— Exercise objective —
Transcribe only what runs from the line containing "Segment right lung" through the final line below, exactly, and leave every picture out.

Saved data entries
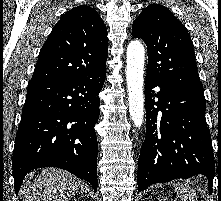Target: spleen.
Masks as SVG:
<instances>
[{
    "instance_id": "obj_1",
    "label": "spleen",
    "mask_w": 221,
    "mask_h": 201,
    "mask_svg": "<svg viewBox=\"0 0 221 201\" xmlns=\"http://www.w3.org/2000/svg\"><path fill=\"white\" fill-rule=\"evenodd\" d=\"M174 188L182 201H197V195L193 188L183 183L174 184Z\"/></svg>"
}]
</instances>
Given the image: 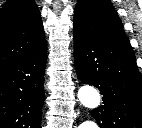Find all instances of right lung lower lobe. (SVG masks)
Here are the masks:
<instances>
[{"mask_svg":"<svg viewBox=\"0 0 142 128\" xmlns=\"http://www.w3.org/2000/svg\"><path fill=\"white\" fill-rule=\"evenodd\" d=\"M47 46L0 70V128H40Z\"/></svg>","mask_w":142,"mask_h":128,"instance_id":"98d812e1","label":"right lung lower lobe"}]
</instances>
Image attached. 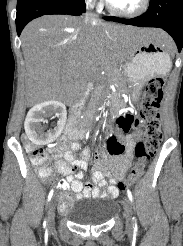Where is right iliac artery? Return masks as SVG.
Listing matches in <instances>:
<instances>
[{
	"label": "right iliac artery",
	"instance_id": "82829eb1",
	"mask_svg": "<svg viewBox=\"0 0 183 246\" xmlns=\"http://www.w3.org/2000/svg\"><path fill=\"white\" fill-rule=\"evenodd\" d=\"M53 192H54V190H53V189L49 192V195H48V201H50V200H51V198H52V196H53ZM46 224H47V222H46V221H44V226H46Z\"/></svg>",
	"mask_w": 183,
	"mask_h": 246
}]
</instances>
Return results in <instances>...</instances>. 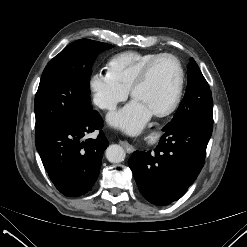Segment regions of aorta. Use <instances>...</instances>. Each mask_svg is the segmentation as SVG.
<instances>
[{"label":"aorta","mask_w":247,"mask_h":247,"mask_svg":"<svg viewBox=\"0 0 247 247\" xmlns=\"http://www.w3.org/2000/svg\"><path fill=\"white\" fill-rule=\"evenodd\" d=\"M124 149L117 144L110 145L106 149V158L111 163H120L125 159Z\"/></svg>","instance_id":"obj_1"}]
</instances>
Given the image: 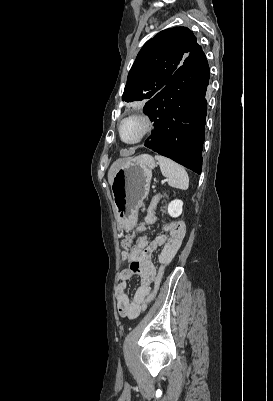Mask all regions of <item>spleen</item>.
<instances>
[{
    "instance_id": "obj_1",
    "label": "spleen",
    "mask_w": 273,
    "mask_h": 401,
    "mask_svg": "<svg viewBox=\"0 0 273 401\" xmlns=\"http://www.w3.org/2000/svg\"><path fill=\"white\" fill-rule=\"evenodd\" d=\"M156 160H158L163 176L169 178L168 184L170 186H175V188H183L186 190L189 186V176L180 164L166 158V156H160V154H155Z\"/></svg>"
}]
</instances>
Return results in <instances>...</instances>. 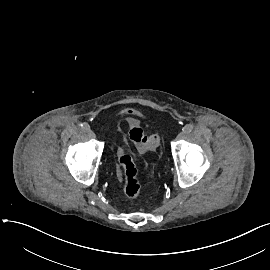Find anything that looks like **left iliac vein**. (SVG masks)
I'll return each instance as SVG.
<instances>
[{"label": "left iliac vein", "mask_w": 270, "mask_h": 270, "mask_svg": "<svg viewBox=\"0 0 270 270\" xmlns=\"http://www.w3.org/2000/svg\"><path fill=\"white\" fill-rule=\"evenodd\" d=\"M185 135H186V133H185L184 131H181V132L177 135L176 139H177V140H181V139H183V138L185 137Z\"/></svg>", "instance_id": "1"}]
</instances>
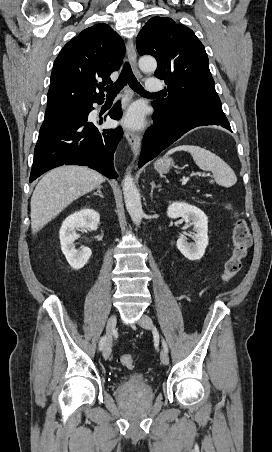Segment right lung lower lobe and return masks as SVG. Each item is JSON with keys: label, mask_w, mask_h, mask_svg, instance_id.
I'll list each match as a JSON object with an SVG mask.
<instances>
[{"label": "right lung lower lobe", "mask_w": 272, "mask_h": 452, "mask_svg": "<svg viewBox=\"0 0 272 452\" xmlns=\"http://www.w3.org/2000/svg\"><path fill=\"white\" fill-rule=\"evenodd\" d=\"M92 110V104H88L74 112L45 115L34 150L30 182L64 164L88 166L108 178L118 177L113 157L123 131L98 129L96 122L88 121ZM121 114L119 103L109 112L112 119H119Z\"/></svg>", "instance_id": "98d812e1"}]
</instances>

— Expected output —
Segment right lung lower lobe and return masks as SVG. Each item is JSON with keys: label, mask_w, mask_h, mask_svg, instance_id.
I'll list each match as a JSON object with an SVG mask.
<instances>
[{"label": "right lung lower lobe", "mask_w": 272, "mask_h": 452, "mask_svg": "<svg viewBox=\"0 0 272 452\" xmlns=\"http://www.w3.org/2000/svg\"><path fill=\"white\" fill-rule=\"evenodd\" d=\"M92 110V104H88L74 112L45 115L34 150L30 182L64 164L88 166L108 178L118 177L113 157L123 131L98 129L96 122L88 121ZM121 114L119 103L109 112L112 119H119Z\"/></svg>", "instance_id": "98d812e1"}]
</instances>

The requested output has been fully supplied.